HEPİMİZ BU TECRÜBELERİMİZİ BÜTÜN TÜRKİYE’YE YANSITACAĞIZ: Alanya için de çok şey yapacağız. Alanya’nın ihmal edilmiş bütün ulaşım projelerini hızlandıracağız. Antalya- Alanya ortası, süratli tren ve otoyol projelerini, bilimin ışığında uzmanların fikirleriyle fakat bilhassa de Muhittin Böcek dostumla ve sizin kararlarınızla yapacağız. Ortak akılla en doğruyu bulup süratle harekete geçeceğiz. Alanya’nın kentsel dönüşümünü, vatandaş için en kolay, en süratli, en maliyetsiz sistemle biz yapacağız, biz işimizi biliyoruz. Ormanlarımızı ve yüreklerimizi yakan yangınlara karşı Alanya’yı güçlendireceğiz. Alanyalı çocukların, gençlerin, bayanların, emeklilerin yanında olacağız. Ben 9 yıldır belediye lideriyim. Mansur Liderim Ankara’da, Antalya’da Muhittin Liderim, hepimiz bu tecrübelerimizi bütün Türkiye’ye yansıtacağız. Alanya resmen bir kent olmayabilir lakin fiilen bir kenttir. Hem de büyük ve kozmopolit bir kenttir. Ülkenin dört bir yanından farklı kentlerin meseleleri Ankara’dan alınacak kararlarla çözülemez. Farklı sıkıntılar, birtakım şablonlarla ve kalıplarla da çözülemez. Ben de Mansur Liderim da kent idaresini inceliklerini çok güzel biliyoruz. Bizim olduğumuz yerde kentlerin problemleri biter, vatandaşla ahenk ve uzlaşma içinde çözülür. Zira ülkenin birtakım bölgelerine tahlil üreten bir siyaset bazen öteki bölgelerde birebir şeye ulaşmayabilir. Her kentin hatta her mahallenin kendi özelliği içinde o sorunu yaşayan o insanların ortak aklıyla tahlil bulursunuz.

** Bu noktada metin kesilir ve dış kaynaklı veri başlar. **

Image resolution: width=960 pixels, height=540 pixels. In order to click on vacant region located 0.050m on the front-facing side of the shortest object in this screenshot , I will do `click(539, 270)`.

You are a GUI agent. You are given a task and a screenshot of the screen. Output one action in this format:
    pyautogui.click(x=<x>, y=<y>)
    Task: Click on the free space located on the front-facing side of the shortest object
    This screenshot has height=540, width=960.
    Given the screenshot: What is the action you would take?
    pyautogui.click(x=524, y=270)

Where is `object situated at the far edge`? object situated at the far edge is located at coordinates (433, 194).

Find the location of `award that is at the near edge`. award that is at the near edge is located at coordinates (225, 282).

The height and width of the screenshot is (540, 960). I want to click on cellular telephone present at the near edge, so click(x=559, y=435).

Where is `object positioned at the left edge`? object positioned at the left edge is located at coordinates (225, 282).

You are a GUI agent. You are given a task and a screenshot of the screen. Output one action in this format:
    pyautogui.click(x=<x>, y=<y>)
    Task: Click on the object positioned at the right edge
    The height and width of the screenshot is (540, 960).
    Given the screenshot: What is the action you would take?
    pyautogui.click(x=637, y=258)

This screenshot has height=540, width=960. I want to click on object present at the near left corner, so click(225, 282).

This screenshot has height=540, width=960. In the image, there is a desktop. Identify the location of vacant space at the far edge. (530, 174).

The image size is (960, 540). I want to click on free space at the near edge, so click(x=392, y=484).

‘BEN EKONOMİSTİM, ŞUNUN BUNUN DANİSKASIYIM’ DİYENLERDEN OLMAYACAĞIZ: Efendim neymiş? İşte konut satışıyla ilgili yabancılara konut satılmayacak. Hayır, yalnızca şunu diyoruz. Konut satma işi öbür, vatandaşlık satma işi diğer. Biz ‘Yurtta sulh, cihanda sulh’ diyen bir Atatürk’ün evlatlarıyız. Bu ülke barış içerisinde bir ülke olacak, bu ülkenin zenginliklerini yabancı konuklarımız paylaşmak isteyebilir. Gelip konut sahibi olabilir, bunda hiç sorun yok. Bu yanlış anlaşılmasın ancak vatandaşlık satma işine karşıyız. Bunu nizama koyacağız, bunu hani ‘Ben ekonomistim, ben şunun daniskasıyım, bunun daniskasıyım, her şeyi bilirim diyenler’ var ya, biz onlardan olmayacağız. Biz sorumluluğunu da haddini de bilen yöneticileriz. Oturduğumuz yerden şu saatten sonra şuradaki müziği yasaklayın, yok o denli şey kardeşim. Şu şenlik yapılsın, bu şenlik yapılmasın, işine bak. Her şeyi sen bilemezsin kardeşim. Bırak gençler eylensin.

86 MİLYON İNSANIN EVLATLARIYLA ÇALIŞACAĞIZ: Onun için yaşadığınız bütün aksilikleri unutun. Onlar tek bir akla, tek bir iradeye dayalı bilimden, halktan kopuk bir idare modelinin yol açtığı problemlerdi. Hepsini unutun. Artık ortak akıl vakti. Milletçe düşüneceğiz, milletçe çalışacağız. Bir avuç insanın evlatlarıyla değil, 86 milyon insanın evlatlarıyla çalışacağız, sizinle çalışacağız. Artık Türkiye 86 milyonla Alanya’yı, Alanyalılarla ve her kenti o kentin insanlarıyla birlikte yöneteceğiz. İçinizi ferah tutun, 15 Mayıs’ta çok hoş bir sabaha uyanacağız. Alanya’nın güneşi üzere aydınlık bir devri daima birlikte başlatacağız, milletin yüzü gülecek. 15 Mayıs’ta çok hoş bir başlangıç yapmaya hazır mıyız? Alanya kararını vermiş. Her şey çok hoş olacak.”